Wilderness Society slams 'official' day

June 12, 1991
Issue 

By Tracy Sorensen

SYDNEY — The Wilderness Society's Karen Jurd dismissed the federal government's World Environment Day activities as a "sham". The government was attempting to "jump on the green bandwagon and drive it off the rails".

Government-sponsored World Environment Day activities included the launching of a waste and recycling strategy which aims to reduce the amount of waste going to landfill by 50% by the year 2000. Recycling targets include an increase to 25% recycled material in plastic products, up from the current 6%.
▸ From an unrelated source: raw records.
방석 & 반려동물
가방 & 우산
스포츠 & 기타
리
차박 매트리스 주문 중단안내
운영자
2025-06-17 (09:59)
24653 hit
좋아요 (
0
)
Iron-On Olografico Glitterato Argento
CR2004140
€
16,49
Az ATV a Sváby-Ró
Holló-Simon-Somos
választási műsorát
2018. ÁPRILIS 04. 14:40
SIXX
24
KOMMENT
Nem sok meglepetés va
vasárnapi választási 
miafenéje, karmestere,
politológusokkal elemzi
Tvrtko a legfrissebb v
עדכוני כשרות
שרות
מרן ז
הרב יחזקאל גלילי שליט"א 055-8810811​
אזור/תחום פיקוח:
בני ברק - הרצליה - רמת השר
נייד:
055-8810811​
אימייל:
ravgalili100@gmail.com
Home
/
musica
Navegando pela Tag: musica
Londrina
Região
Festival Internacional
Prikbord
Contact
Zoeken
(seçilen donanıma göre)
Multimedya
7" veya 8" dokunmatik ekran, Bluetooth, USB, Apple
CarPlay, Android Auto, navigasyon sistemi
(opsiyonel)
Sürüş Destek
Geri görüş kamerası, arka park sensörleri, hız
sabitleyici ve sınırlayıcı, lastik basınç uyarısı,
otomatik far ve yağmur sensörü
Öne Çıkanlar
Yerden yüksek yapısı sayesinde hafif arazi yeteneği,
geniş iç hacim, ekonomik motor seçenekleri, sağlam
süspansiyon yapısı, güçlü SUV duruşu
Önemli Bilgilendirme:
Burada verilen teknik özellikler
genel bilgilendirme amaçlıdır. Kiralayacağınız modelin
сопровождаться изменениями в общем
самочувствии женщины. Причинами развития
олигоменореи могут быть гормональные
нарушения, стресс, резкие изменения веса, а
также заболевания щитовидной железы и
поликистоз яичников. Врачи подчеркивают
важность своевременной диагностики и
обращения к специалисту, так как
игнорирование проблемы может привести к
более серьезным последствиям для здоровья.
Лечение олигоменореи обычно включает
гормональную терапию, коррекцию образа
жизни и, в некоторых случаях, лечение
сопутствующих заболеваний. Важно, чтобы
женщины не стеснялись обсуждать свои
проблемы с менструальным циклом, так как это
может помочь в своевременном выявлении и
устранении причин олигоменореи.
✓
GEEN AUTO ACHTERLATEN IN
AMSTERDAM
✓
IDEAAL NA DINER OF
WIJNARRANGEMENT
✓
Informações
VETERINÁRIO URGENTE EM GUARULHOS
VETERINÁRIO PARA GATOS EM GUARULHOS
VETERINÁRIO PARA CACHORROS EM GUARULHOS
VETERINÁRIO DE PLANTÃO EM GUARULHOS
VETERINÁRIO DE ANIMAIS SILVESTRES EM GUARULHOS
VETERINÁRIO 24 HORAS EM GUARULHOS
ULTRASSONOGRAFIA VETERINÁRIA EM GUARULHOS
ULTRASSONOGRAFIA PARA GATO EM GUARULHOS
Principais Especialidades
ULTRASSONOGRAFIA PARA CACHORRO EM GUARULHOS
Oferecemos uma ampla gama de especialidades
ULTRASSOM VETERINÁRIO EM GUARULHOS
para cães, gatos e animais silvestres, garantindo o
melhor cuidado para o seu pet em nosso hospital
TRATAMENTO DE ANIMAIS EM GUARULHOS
"World Environment Day is meant to be a day of global celebration of humanity's place in the natural world", she said. "However, we need to be reminded that its origin lies in the recognition of the destructive human impact on the fragile planet and the urgent need to find positive solutions.
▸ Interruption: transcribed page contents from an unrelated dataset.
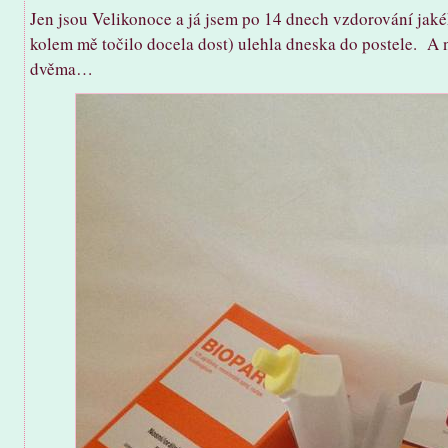
Jen jsou Velikonoce a já jsem po 14 dnech vzdorování jaké
kolem mě točilo docela dost) ulehla dneska do postele. A 
dvěma…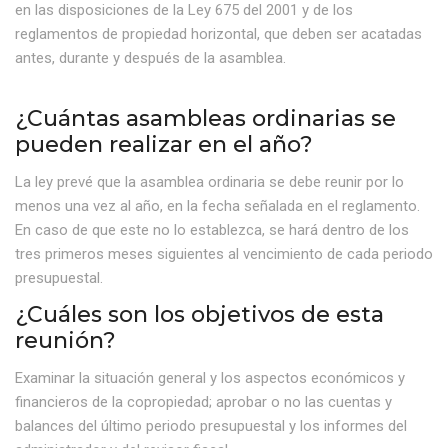
en las disposiciones de la Ley 675 del 2001 y de los
reglamentos de propiedad horizontal, que deben ser acatadas
antes, durante y después de la asamblea.
¿Cuántas asambleas ordinarias se
pueden realizar en el año?
La ley prevé que la asamblea ordinaria se debe reunir por lo
menos una vez al año, en la fecha señalada en el reglamento.
En caso de que este no lo establezca, se hará dentro de los
tres primeros meses siguientes al vencimiento de cada periodo
presupuestal.
¿Cuáles son los objetivos de esta
reunión?
Examinar la situación general y los aspectos económicos y
financieros de la copropiedad; aprobar o no las cuentas y
balances del último periodo presupuestal y los informes del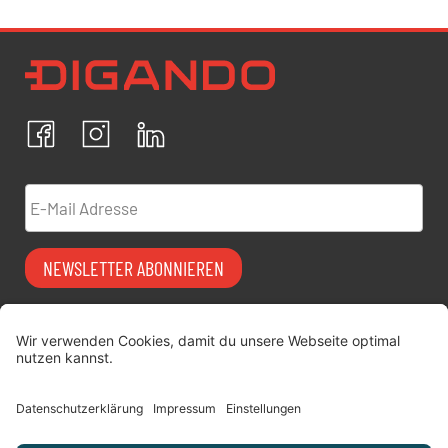
Newsletter Datenschutz
Ich bestätige, dass ich die
Datenschutzrichtlinien
akzeptiere und erkläre mich mit der Verarbeitung meiner
personenbezogenen Daten einverstanden.
Facebook
Instagram
LinkedIn
ABBRECHEN
BESTÄTIGEN
E-Mail Adresse
NEWSLETTER ABONNIEREN
Vermiet-Partner
FAQ
werden
Impressum
digitimes | blog
Datenschutz
Über uns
"In reality, the government has hijacked this special day, turning it into a cheap diversion from the real issues. It has become a cynical exercise in tokenism."
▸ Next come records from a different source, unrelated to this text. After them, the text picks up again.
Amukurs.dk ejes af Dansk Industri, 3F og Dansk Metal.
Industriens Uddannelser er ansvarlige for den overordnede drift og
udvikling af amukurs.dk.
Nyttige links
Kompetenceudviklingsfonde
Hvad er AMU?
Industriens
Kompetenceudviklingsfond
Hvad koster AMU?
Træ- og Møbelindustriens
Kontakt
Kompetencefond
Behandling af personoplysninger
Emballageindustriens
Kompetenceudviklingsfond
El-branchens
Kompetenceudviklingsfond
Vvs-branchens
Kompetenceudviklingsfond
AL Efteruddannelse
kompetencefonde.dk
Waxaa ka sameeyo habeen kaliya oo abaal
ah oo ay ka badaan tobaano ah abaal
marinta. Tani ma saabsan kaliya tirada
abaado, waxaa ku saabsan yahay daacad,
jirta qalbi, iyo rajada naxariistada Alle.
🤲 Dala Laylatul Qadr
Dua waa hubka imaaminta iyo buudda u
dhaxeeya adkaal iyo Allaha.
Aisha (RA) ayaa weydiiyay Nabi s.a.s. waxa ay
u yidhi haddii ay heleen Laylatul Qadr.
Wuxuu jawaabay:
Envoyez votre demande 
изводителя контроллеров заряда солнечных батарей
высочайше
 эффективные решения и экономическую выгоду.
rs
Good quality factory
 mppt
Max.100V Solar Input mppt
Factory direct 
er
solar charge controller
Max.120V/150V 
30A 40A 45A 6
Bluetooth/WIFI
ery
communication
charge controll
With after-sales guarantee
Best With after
She said that while "politicians grandstand about their green credentials, more than 5 million tonnes of Australia's native forest are being turned into woodchips for pulping each year".

Protected native forest covered less than 1% of Australia. Thousands of hectares of degraded farmland were "calling out for replanting with trees".

Hawke's promise to plant one billion trees, she said, was "hollow" in the light of proposed resource security legislation that would turn native forest into an industrial wasteland.

The Wilderness Society, she said, would mark World Environment Day by beginning a "major campaign to expose the disastrous nature of the Hawke government's forest industry strategy and fight resource security legislation. There will be no silence until the chainsaw stops."